18.02.2011

Stare rodzinne fotografie

Czasami Babce zbiera się na wspomnienia. Lubię, gdy Babce się tak zbiera, bo dzieje rodzinne, szczególnie te "okołowojenne" są bardzo interesujące. A babcina skłonność do wspomnień rośnie, gdy wokół siebie ma wnuków i prawnuków, a w zasięgu ręki pudło z nielicznymi ocalałymi z wojennej pożogi fotografiami. Nie ma ich wiele i tym większą mają dla nas wartość. Niestety część jest już w nienajlepszym stanie.

Ale od czego jest technika cyfrowa? Ku uciesze Babki od jakiegoś czasu odnawiamy rodzinne archiwum. Oryginały fotografii bezpiecznie spoczywają w albumach, a ich kopie - świetnie odrestaurowane - cieszą całą familię. Na kolejny jubileusz zrobi się z tego piękna kolekcja.
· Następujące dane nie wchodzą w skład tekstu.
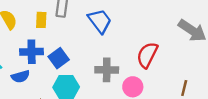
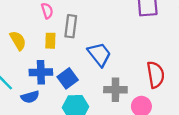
blue trapezoid: (100, 21) -> (99, 54), moved
red semicircle: (147, 55) -> (156, 75), turned 144

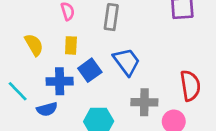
gray rectangle: (71, 26) -> (111, 17), moved
blue square: (68, 78) -> (90, 70), moved

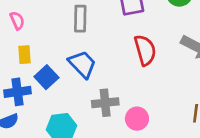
gray rectangle: (111, 17) -> (80, 19), moved
red semicircle: (190, 86) -> (145, 50), moved

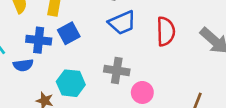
blue trapezoid: (82, 64) -> (122, 23), moved, turned 96

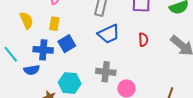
red semicircle: (166, 31) -> (143, 40), size x0.6

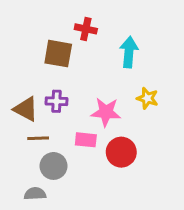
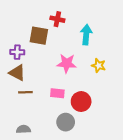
purple cross: (57, 101) -> (17, 52), moved
pink star: (106, 112) -> (67, 63), moved
gray circle: (54, 166) -> (66, 122), moved

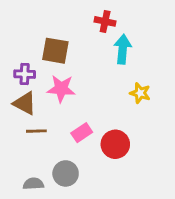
red cross: (57, 19) -> (105, 21), moved
pink star: (67, 63) -> (61, 89), moved
pink rectangle: (57, 93) -> (82, 133), turned -40
gray circle: (66, 122) -> (66, 173), moved

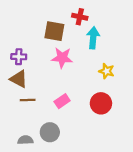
brown square: (55, 51) -> (54, 31), moved
pink star: (61, 89) -> (62, 58), moved
red circle: (115, 144) -> (101, 103), moved

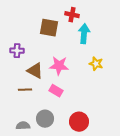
pink star: (62, 58) -> (59, 66), moved
brown triangle: (19, 79) -> (35, 71), moved
pink rectangle: (62, 101) -> (56, 91), turned 64
red circle: (101, 103) -> (79, 122), moved

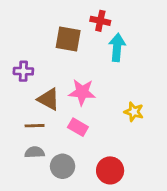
yellow star: (96, 64) -> (134, 112), moved
gray semicircle: (23, 126) -> (35, 152), moved

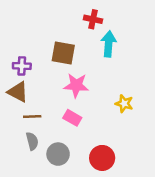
brown square: (68, 39) -> (63, 53), moved
brown triangle: (49, 99) -> (18, 92), moved
gray semicircle: (35, 152) -> (32, 141), turned 78

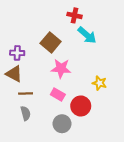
cyan arrow: (109, 44) -> (87, 35), turned 126
brown square: (63, 53) -> (51, 42), turned 30
gray circle: (58, 154) -> (62, 124), moved
red circle: (102, 158) -> (81, 106), moved

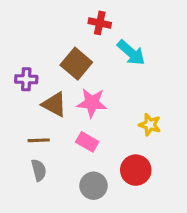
red cross: (74, 15) -> (100, 23), moved
brown triangle: (14, 74) -> (54, 104), moved
red circle: (81, 106) -> (136, 170), moved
Dzielę się częścią z nich z Szanownymi Czytelnikami, bo jestem bardzo zadowolony z efektów pracy firmy graphic design, której usługi polecam (czynię to bezinteresownie z własnego doświadczenia wiedząc ile warta jest dobra rekomendacja). Warto przecież przejrzeć i, jeśli trzeba, zatroszczyć się o rodzinne archiwa.

A tymczasem...

pradziadek Franciszek (w mundurze policjanta), wuj Stach (wojskowy) oraz po prawej i lewej wujowie Władysław i Klemens (fotografię wykonano około roku 1935).



Pradziadek Franciszek w roku 1936 (ach, ten wąsik...).



Jan, stryjeczny dziadek (w mundurze) wraz z błogosławionym ks. prałatem Narcyzem Putzem (po prawej), ówczesnym proboszczem poznańskiej parafii św. Wojciecha oraz ciałem pedagogicznym podczas uroczystości przekazania sztandaru jednej z poznańskich szkół.



Hmm... Nawet wiekowe dziś ciotki były kiedyś niewinnymi podlotkami.